In the tips dataset:

- There are 244 data points.  
- If we pick “4 batches”, each batch has 244 / 4 = 61 points.  
- So each pass (or “epoch”) consists of 4 gradient updates, one per batch of 61 examples.

### Behaviour of SGD in the tips example

When the instructor runs this on the tips dataset:

- Start: θ₀ = 0, θ₁ = 0, with a high loss.  
- As the algorithm runs:
  - θ₀ and θ₁ change with each batch.  
  - Loss generally decreases over time but with fluctuations.

The **patterns** they emphasize:

1. **Compared to full-batch gradient descent:**
   - Full-batch: one update per pass, smooth monotonic loss decrease (for convex problems and good α).  
   - SGD: many small updates per pass, loss curve is jagged/noisy because each step uses only a subset and may “miss” some difficult points (e.g., outliers).

2. Despite the noise:
   - Over many steps, θ₀ and θ₁ converge close to the “true” optimum found by scikit-learn or by batch gradient descent (e.g., ≈ 0.92 offset and ≈ 10–10.5% tip).  
   - The final values in the experiment are something like 0.89 (offset) and 0.10 (tip rate), very near the earlier results.

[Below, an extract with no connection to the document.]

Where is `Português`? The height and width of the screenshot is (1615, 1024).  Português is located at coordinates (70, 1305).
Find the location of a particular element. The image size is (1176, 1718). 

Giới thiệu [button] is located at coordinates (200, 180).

3. Each batch gradient is an **approximation** of the true gradient:
   - Some batches may not contain rare outliers.  
   - This can make certain steps look “too optimistic” or “too pessimistic” about the global loss.  
   - Over many batches and epochs, the estimates average out.

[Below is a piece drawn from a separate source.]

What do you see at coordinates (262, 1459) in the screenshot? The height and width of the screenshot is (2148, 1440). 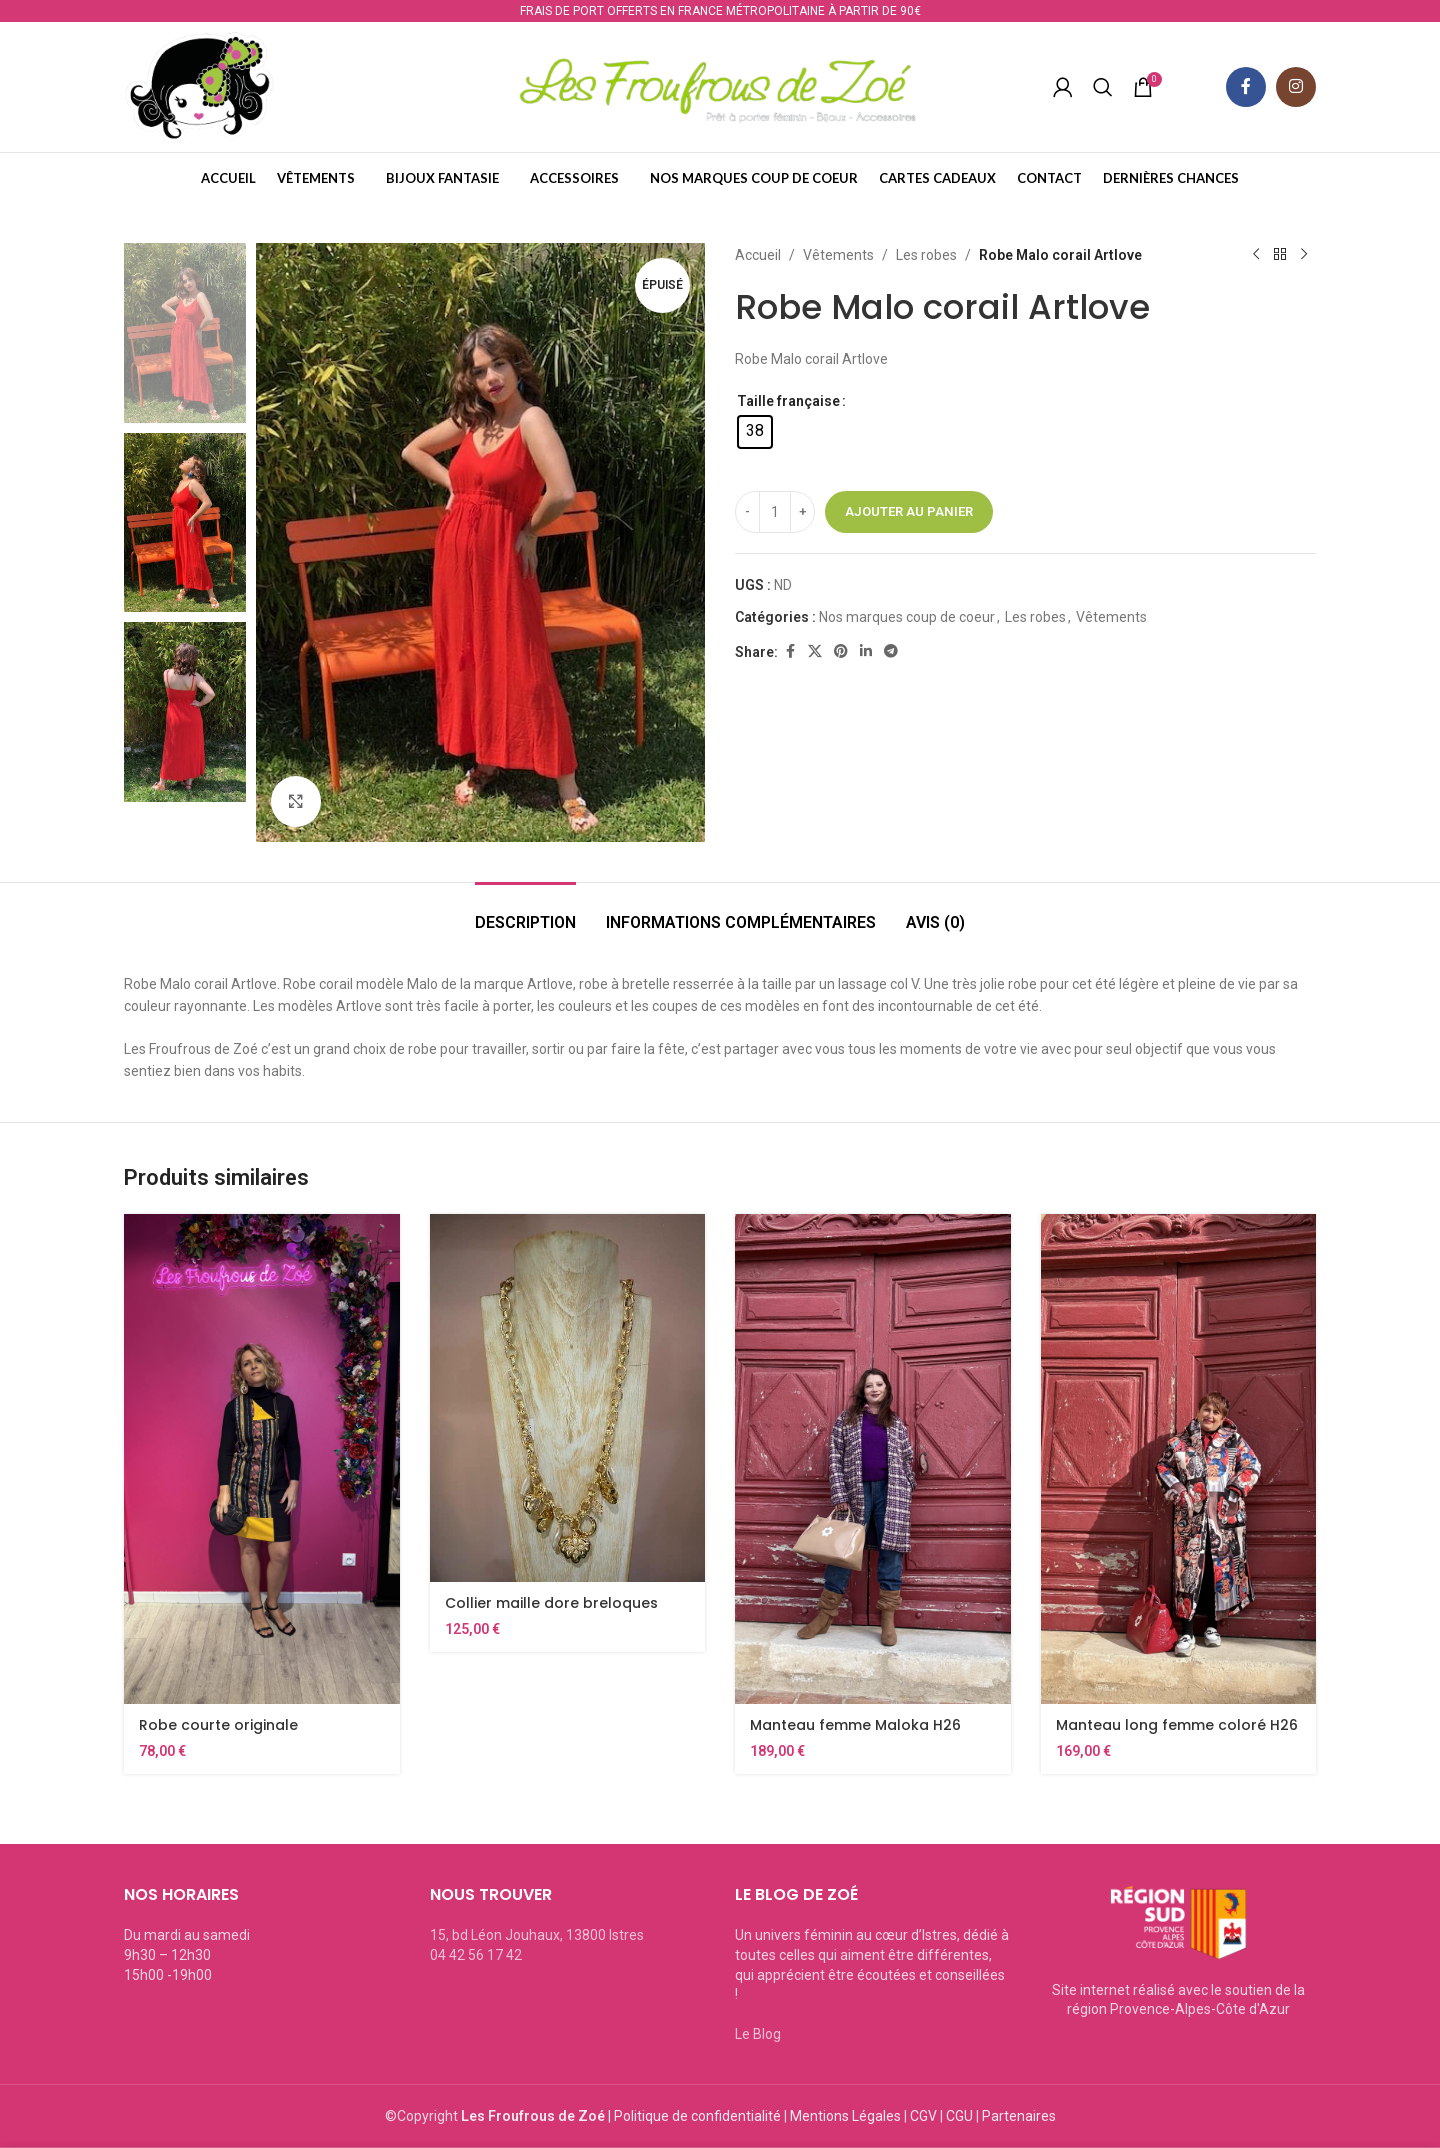 I see `[Robe courte originale Hippocampe Ethnic26]` at bounding box center [262, 1459].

## Why SGD is useful (and tricky)

Key advantages (as hinted in the video):

- **Efficiency:**  
  - Each gradient computation uses only a small subset.  
  - On massive datasets (e.g., millions of images), this makes training feasible.  
- **Frequent updates:**  
  - Parameters are updated many times per pass through the data, which can speed up practical convergence.  
- **Escaping shallow regions:**  
  - The noise in gradient estimates can help avoid getting “stuck” in flattish or awkward regions.

But it is also:

- **Noisier:**  
  - Loss does not decrease smoothly; it bounces around.  
- **Sensitive to hyperparameters:**  
  - Learning rate α and batch size matter a lot.  
  - Poor choices can cause divergence, very slow progress, or oscillations.  
- **Harder to reason about:**  
  - The path of θ across the loss surface isn’t as nicely behaved as full-batch gradient descent.

## Big-picture intuition

Putting all the small details together:

- **Batch gradient descent**:  
  - Uses the exact gradient from all data.  
  - Fewer, more expensive, smoother updates.

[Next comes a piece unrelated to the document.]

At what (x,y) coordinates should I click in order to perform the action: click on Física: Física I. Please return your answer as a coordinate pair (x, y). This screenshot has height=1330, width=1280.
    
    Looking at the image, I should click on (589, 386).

- **Stochastic / mini-batch gradient descent** (as coded in the video):  
  - Uses approximate gradients from *random subsets*.  
  - More, cheaper updates; noisy but efficient.  
  - Over time, still steers θ towards the minimum of the loss.

Even though each individual step is based on an incomplete (and noisy) picture of the loss surface, the repeated use of many batches and repeated passes over randomly shuffled data makes the overall process converge in practice.